The report also highlights "Embodied agency and emotions", arguing that emotionally responsive systems are emerging as social infrastructure. It points to synthetic emotion as a factor in trust and engagement in human-AI interaction.

Companies are increasingly using conversational interfaces in customer service and internal workflows. This has raised questions about user experience design, disclosure and ethical boundaries, particularly where systems simulate empathy or persuasion.

Beyond efficiency

The sixth trend is "From illusory efficiency to sufficiency". The report argues that the next phase of growth will move beyond narrow efficiency measures, linking technology strategy to resilience and operating within planetary boundaries.

This reflects pressure to show progress on sustainability targets while funding major investment cycles in AI and cloud infrastructure. Energy use, hardware lifecycle management and supply chain sustainability are becoming more prominent in procurement and architecture decisions.

NTT DATA uses the Technology Foresight Report as part of its innovation planning, and says it informs how the company develops technologies and services with customers worldwide.

Oliver Koeth, Managing Director Technology & Innovation DACH at NTT DATA, linked the six trends to a broader shift in how organisations evaluate technology investment.

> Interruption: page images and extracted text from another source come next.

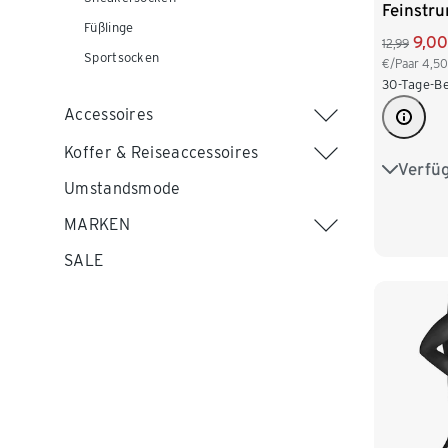
Feinstr
Füßlinge
DEN
9,00
12,99
Sportsocken
€/Paar
4,50
30-Tage-Be
Accessoires
Koffer & Reiseaccessoires
Verfü
S 36/38
Umstandsmode
L 44/46
MARKEN
XXL 52
SALE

"The rise of mass intelligence shifts our focus from acceleration to significance," said Oliver Koeth, Managing Director Technology & Innovation DACH (Germany, Austria and Switzerland), NTT DATA. "When emotionally aware systems, sovereign compute and trusted infrastructure come together, technology evolves into a purposeful ally - amplifying resilience and reinforcing the values that will define our shared future."

NTT DATA expects organisations in Asia-Pacific and elsewhere to keep revising AI and infrastructure strategies around autonomy, security and sovereignty as AI systems become more embedded in business operations.